Il poeta nasce il 12 ottobre 1896, a Genova.
Pubblica la sua prima raccolta poetica “Ossi di Seppia” nel 1925.

Dal 1927 Montale si trasferisce a Firenze e qui passa degli anni molto impegnati e vivaci: collabora con importanti riviste del tempo e soprattutto dirige il Gabinetto Vieusseux, un’istituzione culturale fiorentina nata nel 1819, ancora oggi riconosciuta come un importante punto d’incontro culturale anche fra italiani e letterati stranieri. Tuttavia nel 1938 viene allontanato dall’incarico.
Nel 1939 pubblica una nuova raccolta, “Le Occasioni”, e conosce Drusilla Tanzi.

Molto sensibile verso il disagio esistenziale dell’uomo, Montale si fa interprete di una poesia incentrata soprattutto sul “male di vivere”.

Diceva: «L’uomo coltiva la propria infelicità per avere il gusto di combatterla a piccole dosi. Essere sempre infelici, ma non troppo, è condizione ‘sine qua non’ di piccole e intermittenti felicità.»

Nel 1975 gli viene assegnato il Premio Nobel per la Letteratura.

Per quanto riguarda il linguaggio, Eugenio Montale sviluppa quella che viene chiamata dagli studiosi “la poetica dell’oggetto”: un sistema di scrivere che il nostro poeta riprende dal poeta e scrittore inglese Thomas S. Eliot che aveva teorizzato la poetica del “correlativo oggettivo”. In cosa consiste tutto questo? Si tratta di avvicinare oggetti e figure che fra loro hanno delle analogie e che, letti uno accanto all’altro suscitano direttamente un’emozione senza bisogno di aggiungere altro.

Il linguaggio poetico risulta così molto diretto e schietto ma ricco di significati.

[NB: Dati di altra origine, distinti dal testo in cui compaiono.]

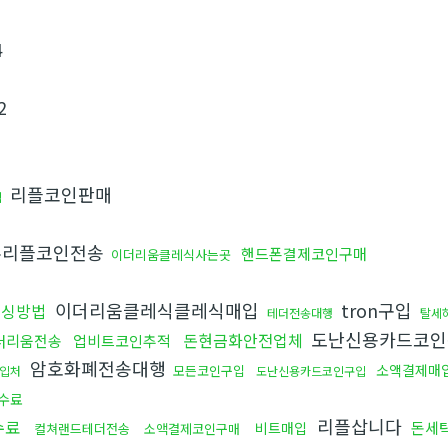
4
2
리플코인판매
적
리플코인전송
핸드폰결제코인구매
이더리움클레식사는곳
이더리움클레식클레식매입
tron구입
믹싱방법
테더전송대행
탈세
도난신용카드코
돈현금화안전업체
더리움전송
업비트코인추적
암호화폐전송대행
소액결제매
모든코인구입
구입처
도난신용카드코인구입
수료
리플삽니다
수료
돈세
비트매입
컬쳐랜드테더전송
소액결제코인구매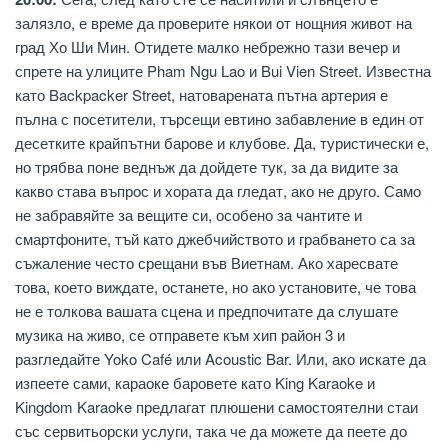
залязло, е време да проверите някои от нощния живот на
град Хо Ши Мин. Отидете малко небрежно тази вечер и
спрете на улиците Pham Ngu Lao и Bui Vien Street. Известна
като Backpacker Street, натоварената пътна артерия е
пълна с посетители, търсещи евтино забавление в един от
десетките крайпътни барове и клубове. Да, туристически е,
но трябва поне веднъж да дойдете тук, за да видите за
какво става въпрос и хората да гледат, ако не друго. Само
не забравяйте за вещите си, особено за чантите и
смартфоните, тъй като джебчийството и грабването са за
съжаление често срещани във Виетнам. Ако харесвате
това, което виждате, останете, но ако установите, че това
не е толкова вашата сцена и предпочитате да слушате
музика на живо, се отправете към хип район 3 и
разгледайте Yoko Café или Acoustic Bar. Или, ако искате да
изпеете сами, караоке баровете като King Karaoke и
Kingdom Karaoke предлагат плюшени самостоятелни стаи
със сервитьорски услуги, така че да можете да пеете до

Alla morte della moglie Drusilla le dedica una bellissima poesia:

HO SCESO, DANDOTI IL BRACCIO, ALMENO UN MILIONE DI SCALE, Satura 1962-70.

Ho sceso, dandoti il braccio, almeno un milione di scale
e ora che non ci sei è il vuoto ad ogni gradino.
Anche così è stato breve il nostro lungo viaggio.
Il mio dura tuttora, né più mi occorrono
le coincidenze, le prenotazioni,
le trappole, gli scorni di chi crede
che la realtà sia quella che si vede.
Ho sceso milioni di scale dandoti il braccio
non già perché con quattr’occhi forse si vede di più.
Con te le ho scese perché sapevo che di noi due
le sole vere pupille, sebbene tanto offuscate,
erano le tue.

Molto emblematico il testo di “Meriggiare pallido e assorto”da Ossi di seppia.

Meriggiare pallido e assorto
presso un rovente muro d’orto,
ascoltare tra i pruni e gli sterpi
schiocchi di merli, frusci di serpi.

Nelle crepe dei suolo o su la veccia
spiar le file di rosse formiche
ch’ora si rompono ed ora s’intrecciano
a sommo di minuscole biche.

Osservare tra frondi il palpitare
lontano di scaglie di mare
mentre si levano tremuli scricchi
di cicale dai calvi picchi.

E andando nel sole che abbaglia
sentire con triste meraviglia
com’è tutta la vita e il suo travaglio
in questo seguitare una muraglia
che ha in cima cocci aguzzi di bottiglia.